When he was getting ready to leave, my attacker forced me onto the bed—facedown. I felt certain he was going to shoot me in the back three times. I can’t explain why that feeling seemed so real. I just knew. I prayed for survival, but as best I could, I prepared to die. (I’ve since learned this is a common fear in all types of rape and molestation.) I was dragged onto the bathroom floor, nude and still tightly blindfolded. He tied a scarf through my mouth and around my head, retied my hands behind me, and bound my feet together.
The attacker then put what seemed to have been an ether-soaked cloth firmly over my face and nearly suffocated me in his haste to make me breathe it. I had no choice. I don’t know how long he kept forcing that, but at some point he let go. It sounded like he was getting dressed. When I found myself losing consciousness, I prayed again, this time to remain awake. At the same time, I tried to convince him that I was going under. He ordered me to count to a thousand. When I had reached thirty-two or so, he yelled at me asking if I could hear him, but I didn’t answer readily on purpose. He asked again, louder. I vaguely acknowledged him. He then ordered me not to tell anyone what had happened, threatening that he or someone else would be back. He then yelled at me to keep counting. I did, up to 130. While he finished getting ready to leave, I miraculously remained alert and heard him leave through the sliding glass doors.
As I lay on the bathroom floor, I thought of my five-year-old daughter who was due home at any moment. Terrified for us both that she would see me this way, I struggled frantically to get my hands free but fell back exhausted. I wondered how, even if I could make it to the telephone, I could talk with a scarf stuffed into my mouth. I prayed again, this time asking for strength. Suddenly, I pulled my wrists apart from behind me, and though I had been unsuccessful a moment before, within seconds I was free.
That was September 22, 1982. The physical turmoil ended. Little did I know that my emotional and spiritual turmoil was just beginning.
Are You a Survivor?
If you have lived through any type of sexual violence (SV), then you are a fantastically heroic survivor. You have survived an encounter with death. Whatever you did, you did it right by virtue of the fact that you are still here. But please don’t assume your experience is no longer affecting you. Don’t assume that because your experience of SV is in the past it is therefore unimportant.

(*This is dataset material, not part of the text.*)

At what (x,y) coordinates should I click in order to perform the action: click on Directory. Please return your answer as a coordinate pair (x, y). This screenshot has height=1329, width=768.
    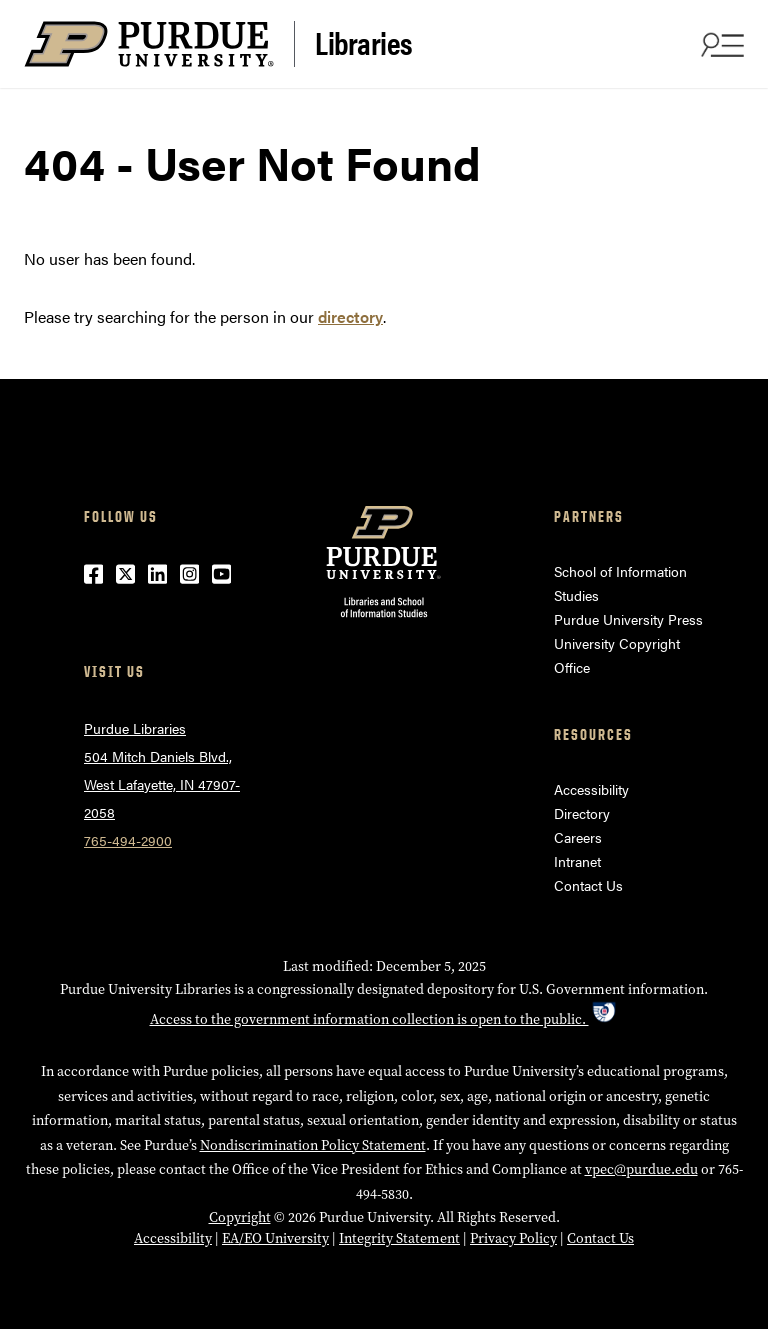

That is just a form of denial or self-delusion. Because up to 92 percent of communication is unspoken, it is essential that people get help for incidents of SV that may be in their past. Any form of avoidance is a lie and makes one more vulnerable to further emotional and spiritual damage.
Most of us have things written into our souls from our past. We are unaware they often still affect us. These things may be causing us great pain, particularly in relationships and other problems we experience in the present. Unless one has dealt head-on with a history of SV (most often with some kind of help), one is most likely unconsciously communicating in ways that can increase future risk of even more pain.